A nova lei, contendo medidas algo semelhantes ao programa “Mais Habitação” apresentado por António Costa em 30 de abril, acabou por não ser suficientemente valorizada, prevalecendo a acusação de fazer recair sobre os proprietários a resolução do problema habitacional das famílias vulneráveis.

Também as acusações ao Partido Popular, de se aliar à extrema-direita, não surtiram efeito, pois o eleitorado considera já o Vox um partido do sistema.

Quais as lições que, em Portugal, os socialistas deverão extrair desta hecatombe eleitoral?

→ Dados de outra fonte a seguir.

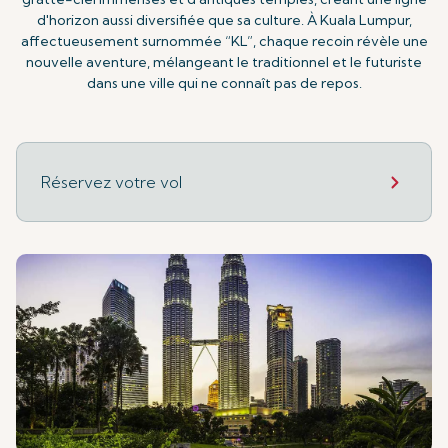
d'horizon aussi diversifiée que sa culture. À Kuala Lumpur,
affectueusement surnommée “KL”, chaque recoin révèle une
nouvelle aventure, mélangeant le traditionnel et le futuriste
dans une ville qui ne connaît pas de repos.
Réservez votre vol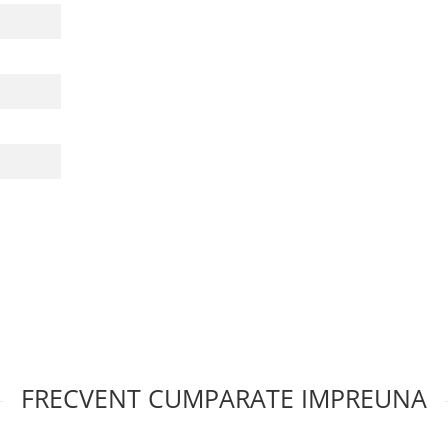
FRECVENT CUMPARATE IMPREUNA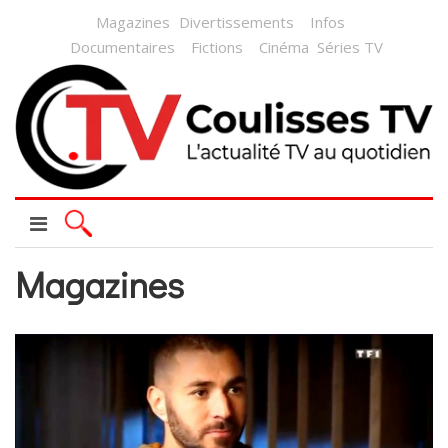
Magazines
Divertissements
Infos
Documentaires
Fictions
Cinéma
Séries TV
Magazines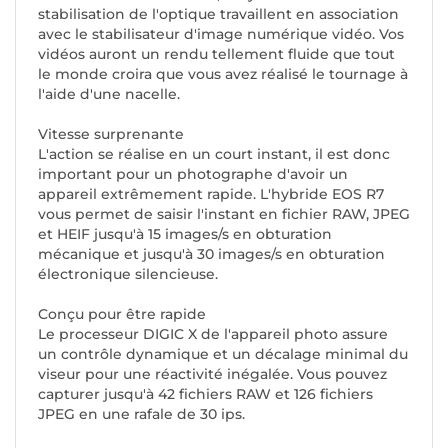
stabilisation de l'optique travaillent en association
avec le stabilisateur d'image numérique vidéo. Vos
vidéos auront un rendu tellement fluide que tout
le monde croira que vous avez réalisé le tournage à
l'aide d'une nacelle.
Vitesse surprenante
L'action se réalise en un court instant, il est donc
important pour un photographe d'avoir un
appareil extrêmement rapide. L'hybride EOS R7
vous permet de saisir l'instant en fichier RAW, JPEG
et HEIF jusqu'à 15 images/s en obturation
mécanique et jusqu'à 30 images/s en obturation
électronique silencieuse.
Conçu pour être rapide
Le processeur DIGIC X de l'appareil photo assure
un contrôle dynamique et un décalage minimal du
viseur pour une réactivité inégalée. Vous pouvez
capturer jusqu'à 42 fichiers RAW et 126 fichiers
JPEG en une rafale de 30 ips.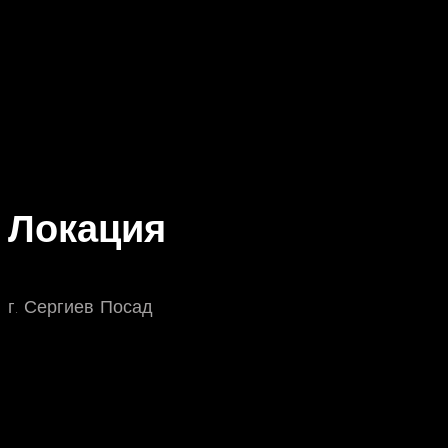
Локация
г. Сергиев Посад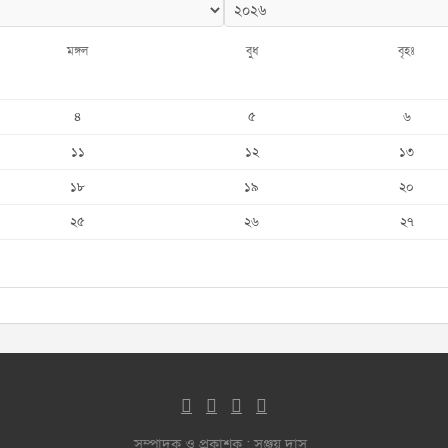
মঙ্গল
বুধ
বৃহঃ
৪
৫
৬
১১
১২
১৩
১৮
১৯
২০
২৫
২৬
২৭
সম্পাদক ও প্রকাশক : সঞ্জয় দাস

Em primeiro lugar, importa dizer que os surpreendentes resultados eleitorais não têm um efeito dominó em Portugal, que faça derrubar um governo com um forte suporte parlamentar (maioria absoluta), o que não sucede em Espanha. Todavia, há algo a reter, devendo ser motivo de reflexão.

O desgaste a que o Governo e o PS têm sido submetidos, em muitos casos originado por erros próprios e injustificados da governação, não são anulados por nenhum efeito mágico dos bons resultados da economia e pela pródiga distribuição de benefícios sociais. A memória é curta; medidas como a redução drástica nos preços dos transportes, com passes sociais de custos reduzidos, já não são lembradas…

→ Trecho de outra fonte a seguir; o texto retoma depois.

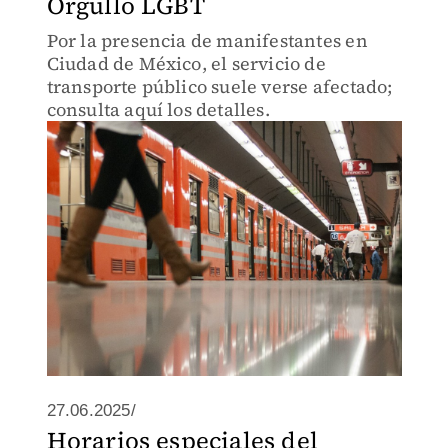
Orgullo LGBT
Por la presencia de manifestantes en
Ciudad de México, el servicio de
transporte público suele verse afectado;
consulta aquí los detalles.
27.06.2025/
Horarios especiales del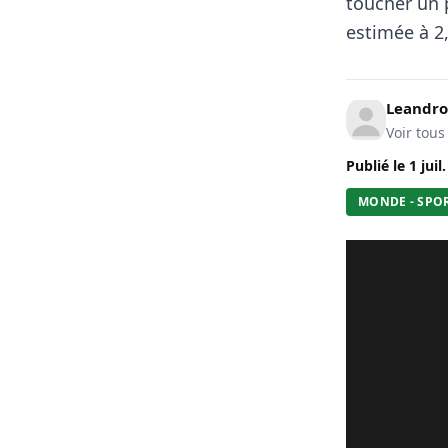
toucher un 
estimée à 2,
Leandro
Voir tous
Publié le
1 juil
MONDE - SPO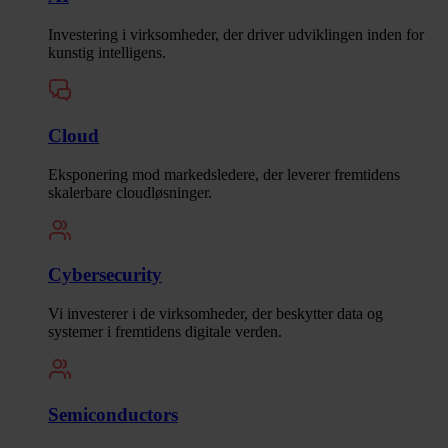
Investering i virksomheder, der driver udviklingen inden for
kunstig intelligens.
Cloud
Eksponering mod markedsledere, der leverer fremtidens
skalerbare cloudløsninger.
Cybersecurity
Vi investerer i de virksomheder, der beskytter data og
systemer i fremtidens digitale verden.
Semiconductors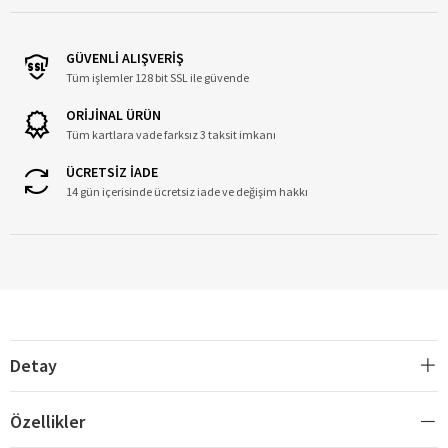
GÜVENLİ ALIŞVERİŞ
Tüm işlemler 128 bit SSL ile güvende
ORİJİNAL ÜRÜN
Tüm kartlara vade farksız 3 taksit imkanı
ÜCRETSİZ İADE
14 gün içerisinde ücretsiz iade ve değişim hakkı
Detay
Özellikler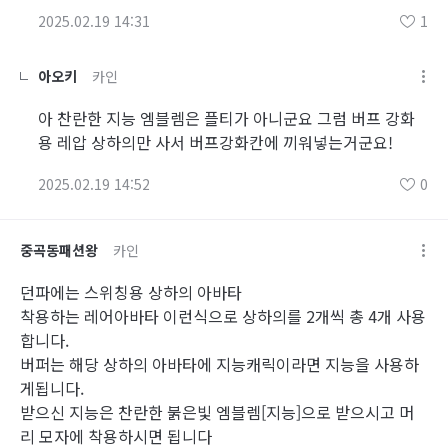
2025.02.19 14:31
1
아오키
카인
아 찬란한 지능 엠블렘은 플티가 아니군요 그럼 버프 강화
용 레압 상하의만 사서 버프강화칸에 끼워넣는거군요!
2025.02.19 14:52
0
중곡동패션왕
카인
던파에는 스위칭용 상하의 아바타
착용하는 레어아바타 이런식으로 상하의를 2개씩 총 4개 사용
합니다.
버퍼는 해당 상하의 아바타에 지능캐릭이라면 지능을 사용하
게됩니다.
받으신 지능은 찬란한 붉은빛 엠블렘[지능]으로 받으시고 머
리 모자에 착용하시면 됩니다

A imagem que o eleitorado tem da boa ou má governação não resulta, assim, apenas das medidas de fundo e do trabalho dedicado, sendo afetada pela sucessão de “trapalhadas” e incoerência.

Daí que a principal lição a extrair seja a de que o PS e António Costa, em vez de assobiarem para o lado, culpando os seus adversários por ataques insidiosos, devem assumir medidas profundas (enquanto é tempo), como seja a da remodelação do Governo, substituindo quem não se mostrou à altura, e infletindo caminho no que respeita a soluções impopulares que nada resolvem, como é o caso do arrendamento coercivo (forçado). A imigração ilegal e as fraudes conhecidas na regularização da permanência em Portugal, com atestados de residência falsos e documentos em branco, exigem respostas fortes, substituindo a complacência pela firmeza.

Também será de refletir se valerá a pena continuar a zurzir o PSD pela possibilidade (abstrata) de acordos futuros com o Chega, quando André Ventura é visto pelos portugueses como o verdadeiro chefe da oposição…

Os desaires (dos outros) são uma boa oportunidade para revigorar.